Last week, the U.S. Supreme Court declined to hear a challenge from Internet retailer Amazon.com over its being forced by a state to collect sales tax, even though it didn’t have a physical presence in that state.
It’s a hot-button topic, particularly here in Amazon’s home state.
It’s a sticky situation that is sure to have repercussions on both large and small retailers, online and traditional.
Who should decide whether an online retailer must collect sales tax? Should it be regulated by the federal government?
Or should it be handled more locally, at either a state or municipal level? Should shoppers pay the sales tax for where they live or where the company is located?
Then there’s the question of fairness. Why should a retailer with a physical location collect sales tax when an online store doesn’t have to?
The list of questions goes on and on. And the issue seems more confusing than it needs to be.
Boiling it down to simpler terms:
Nearly all government agencies say they are starving for money. But is another tax really the answer?

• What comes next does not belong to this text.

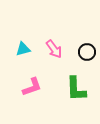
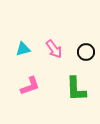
black circle: moved 1 px left
pink L-shape: moved 2 px left, 1 px up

Most consumers — and affected retailers themselves — adamantly say “no.” And we believe government, at all levels, needs to take a more fiscally conservative approach to revenues and expenses before levying more taxes.

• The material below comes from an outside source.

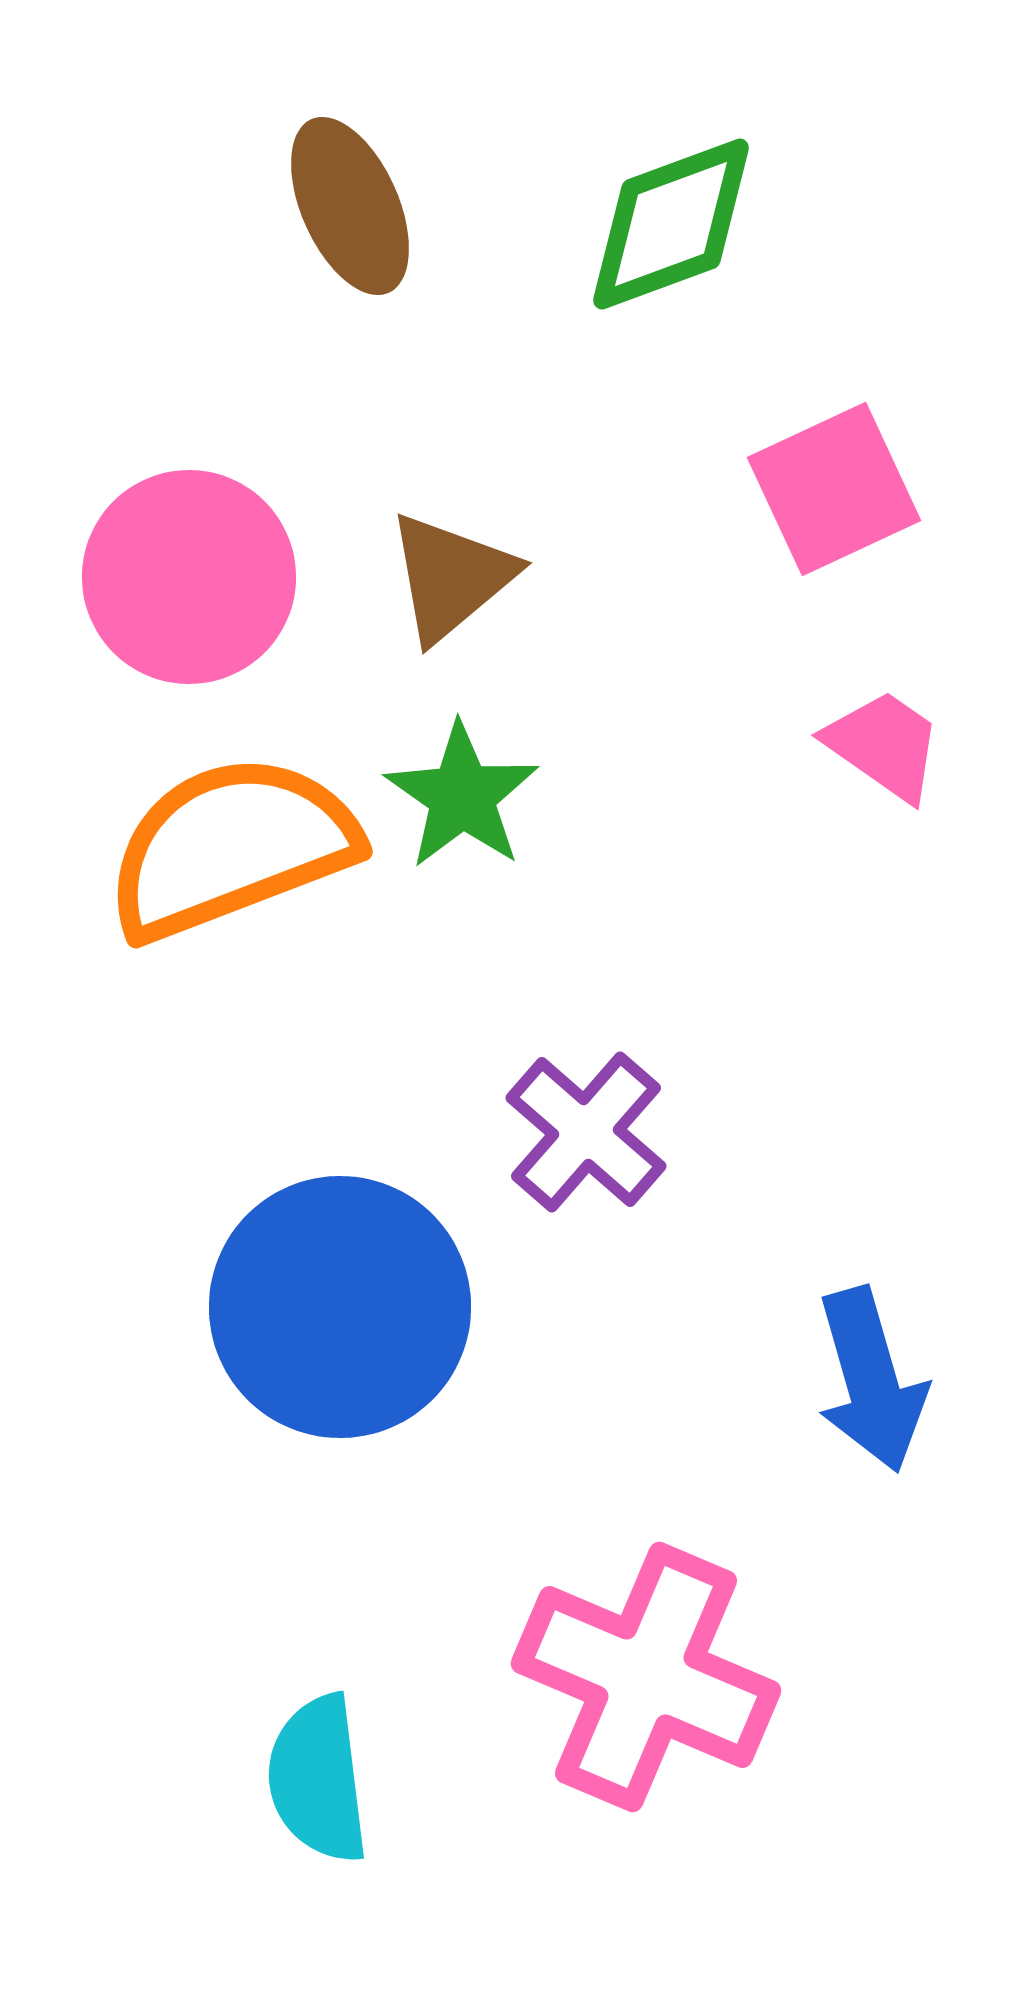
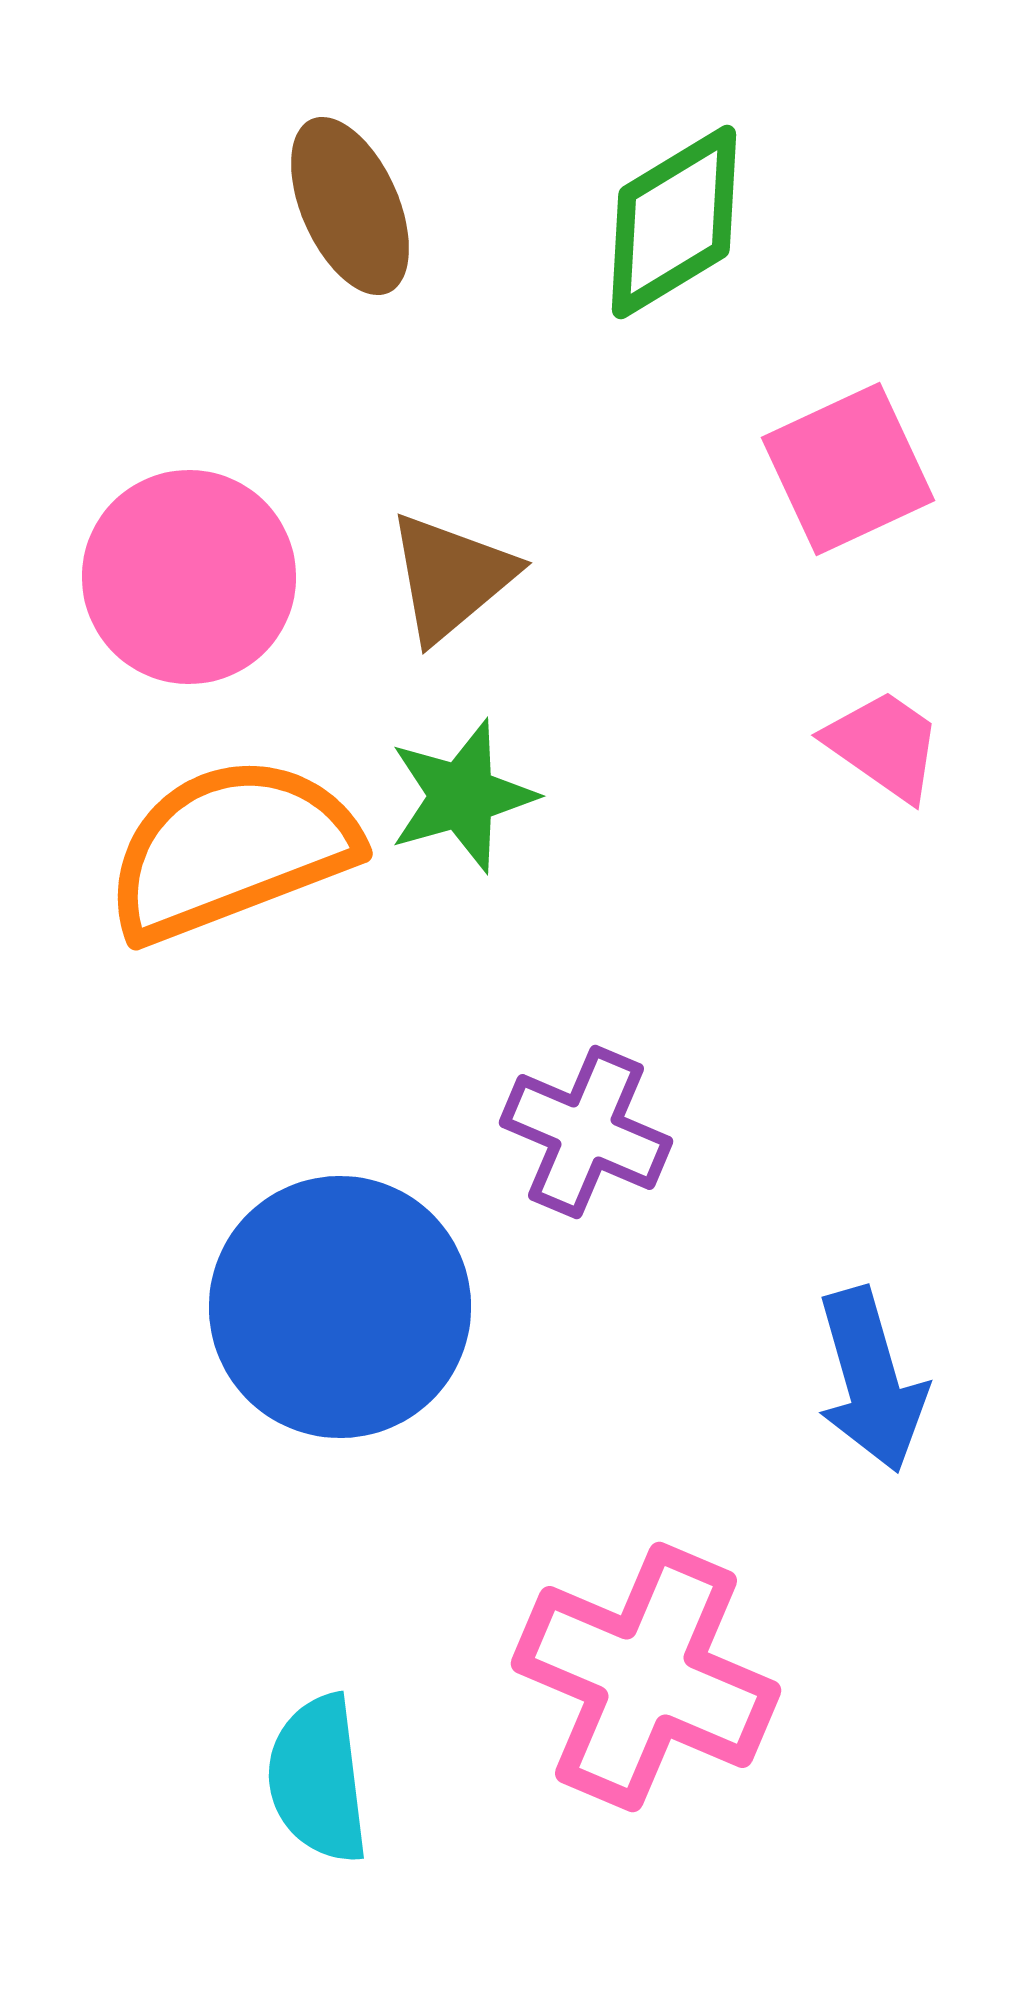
green diamond: moved 3 px right, 2 px up; rotated 11 degrees counterclockwise
pink square: moved 14 px right, 20 px up
green star: rotated 21 degrees clockwise
orange semicircle: moved 2 px down
purple cross: rotated 18 degrees counterclockwise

But without taxing online sales, would we be giving shoppers another incentive to avoid the brick and mortar stores that support our hometowns?
Traditional retailers say the tax-free factor gives Internet businesses an unfair advantage. With online shopping expanding rapidly with no end in sight, they may be right.
There’s no doubt that the question of how to handle taxes for Internet retailers is one that must be addressed. A short-sighted approach to a long-term problem could muddy the issue even further.
We don’t have the answer.
But we recognize this could be a cornerstone issue for years to come. And the outcome will likely affect us all.